De Meuron (left) and Herzog are the first Swiss winners of the Pritzker Prize Keystone Archive

The Basel-based architects Jacques Herzog and Pierre de Meuron have been named as this year's recipients of architecture's most prestigious award, the Pritzker Prize. They are the first Swiss citizens to win the award since it was set up in 1979.

The $100,000 (SFr173,000) prize – regarded as the Nobel prize for architecture – is awarded annually by the Hyatt Foundation in Los Angeles in recognition of architectural work combining “talent, vision and commitment”. Herzog and de Meuron will receive their prize at a ceremony in Virginia on May 7.

The two architects won international fame with their conversion of an abandoned London power plant into the towering museum of modern art, the Tate Modern.
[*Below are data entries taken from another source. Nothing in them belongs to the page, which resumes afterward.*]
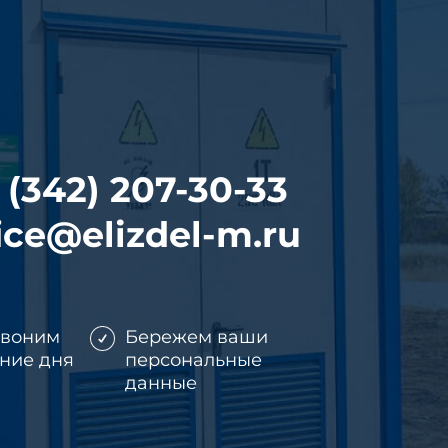
 (342) 207-30-33
ice@elizdel-m.ru
звоним
Бережем ваши
ение дня
персональные
данные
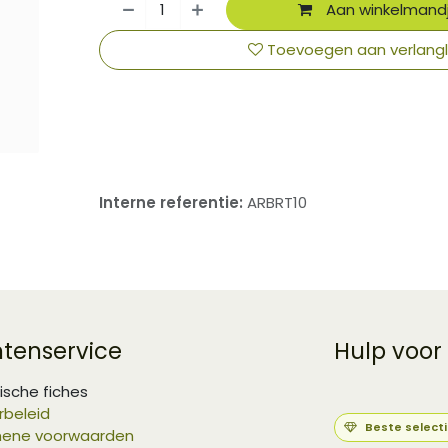
Aan winkelmand
Toevoegen aan verlangli
​
Interne referentie:
ARBRT10
ntenservice
Hulp voor
ische fiches
rbeleid
Beste select
ene voorwaarden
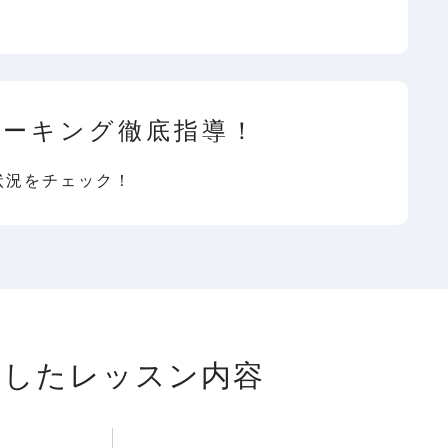
ピーキング徹底指導！
状況をチェック！
指したレッスン内容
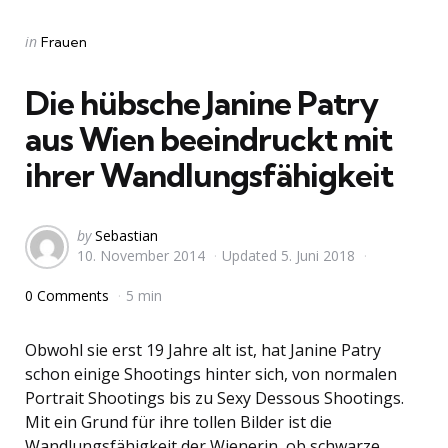
Categories
Posted
in
Frauen
in
Die hübsche Janine Patry
aus Wien beeindruckt mit
ihrer Wandlungsfähigkeit
Posted
by
Sebastian
10. November 2014
Updated
5. Juni 2018
by
0 Comments
5 min
Obwohl sie erst 19 Jahre alt ist, hat Janine Patry
schon einige Shootings hinter sich, von normalen
Portrait Shootings bis zu Sexy Dessous Shootings.
Mit ein Grund für ihre tollen Bilder ist die
Wandlungsfähigkeit der Wienerin, ob schwarze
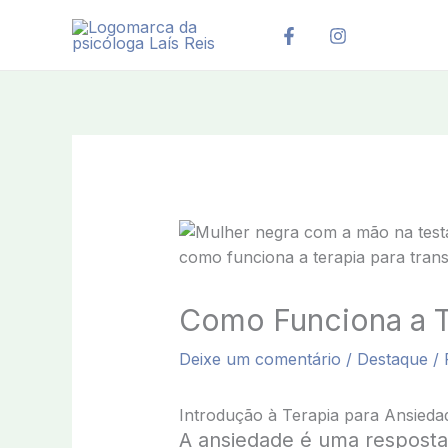
Ir
para
o
conteúdo
Como Funciona a T
Deixe um comentário
/
Destaque
/ 
Introdução à Terapia para Ansieda
A ansiedade é uma resposta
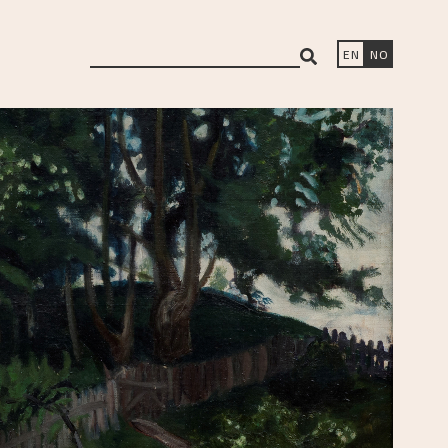
search
EN
NO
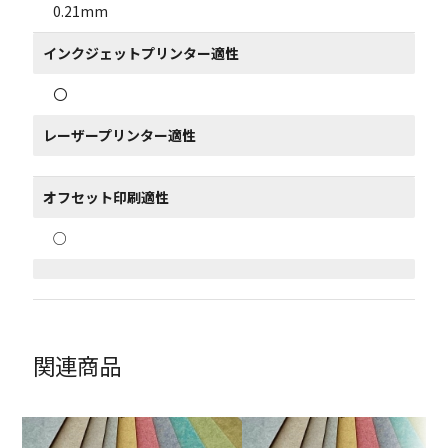
0.21mm
インクジェットプリンター適性
〇
レーザープリンター適性
オフセット印刷適性
○
関連商品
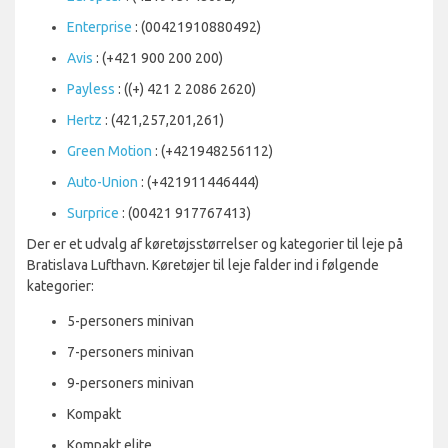
Enterprise
: (00421910880492)
Avis
: (+421 900 200 200)
Payless
: ((+) 421 2 2086 2620)
Hertz
: (421,257,201,261)
Green Motion
: (+421948256112)
Auto-Union
: (+421911446444)
Surprice
: (00421 917767413)
Der er et udvalg af køretøjsstørrelser og kategorier til leje på
Bratislava Lufthavn. Køretøjer til leje falder ind i følgende
kategorier:
5-personers minivan
7-personers minivan
9-personers minivan
Kompakt
Kompakt elite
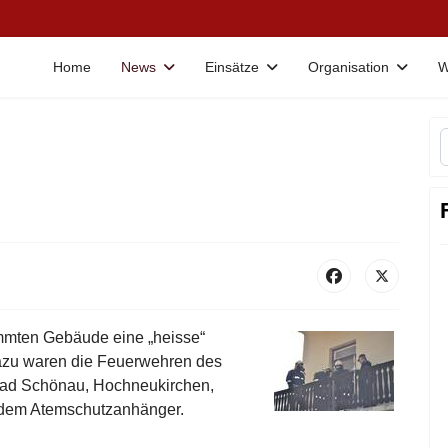
Home
News
Einsätze
Organisation
W
mmten Gebäude eine „heisse“
azu waren die Feuerwehren des
Bad Schönau, Hochneukirchen,
t dem Atemschutzanhänger.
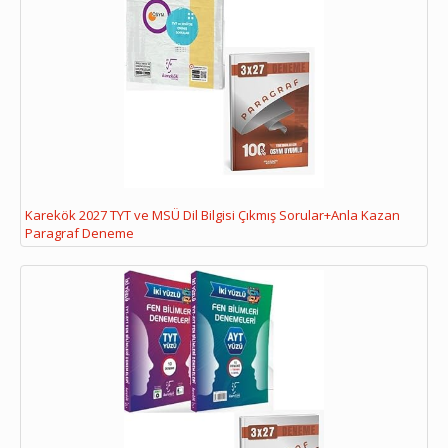
Karekök 2027 TYT ve MSÜ Dil Bilgisi Çıkmış Sorular+Anla Kazan
Paragraf Deneme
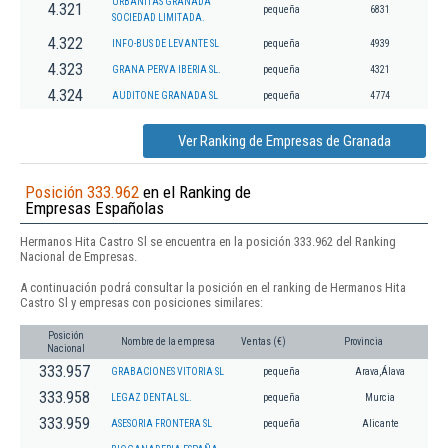
URBANITAS GRANADA
4.321
pequeña
6831
SOCIEDAD LIMITADA.
4.322
INFO-BUS DE LEVANTE SL
pequeña
4939
4.323
GRANA PERVA IBERIA SL.
pequeña
4321
4.324
AUDITONE GRANADA SL
pequeña
4774
Ver Ranking de Empresas de Granada
Posición 333.962
en el Ranking de
Empresas Españolas
Hermanos Hita Castro Sl se encuentra en la posición 333.962 del Ranking
Nacional de Empresas.
A continuación podrá consultar la posición en el ranking de Hermanos Hita
Castro Sl y empresas con posiciones similares:
Posición
Nombre de la empresa
Ventas (€)
Provincia
Nacional
333.957
GRABACIONES VITORIA SL
pequeña
Arava,Álava
333.958
LEGAZ DENTAL SL.
pequeña
Murcia
333.959
ASESORIA FRONTERA SL
pequeña
Alicante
The new gallery opened last year to much critical acclaim.

The Pritzker jury said they had been impressed by the pair’s ingenuity and imagination.

“What we found to be most compelling or fascinating about their work is the capacity that it has to astonish,” jury member Carlos Jimenez said. “They are able to transform rather ordinary shapes, conditions or materials into something that becomes truly extraordinary.”

The two architects, who have been friends since their schooldays, set up their company, Herzog and de Meuron, in Basel in 1978. Since then they have collaborated on a wide range of projects including the Institute for Clinical Pharmacy in Basel and the Dominus winery in California’s Napa Valley.

De Meuron attributes their success as a team to the fact that he and his partner complement each other well. “Jacques’ strengths are my weaknesses, and his weaknesses are my strengths,” he said.

The two architects are currently working on several high-profile US projects – the expansion of the Walker Art Center in Minneapolis, the new de Young Memorial Museum in San Francisco, and the Astor Hotel in Manhattan, a joint project with last year’s Pritzker Prize winner, Rem Koolhas.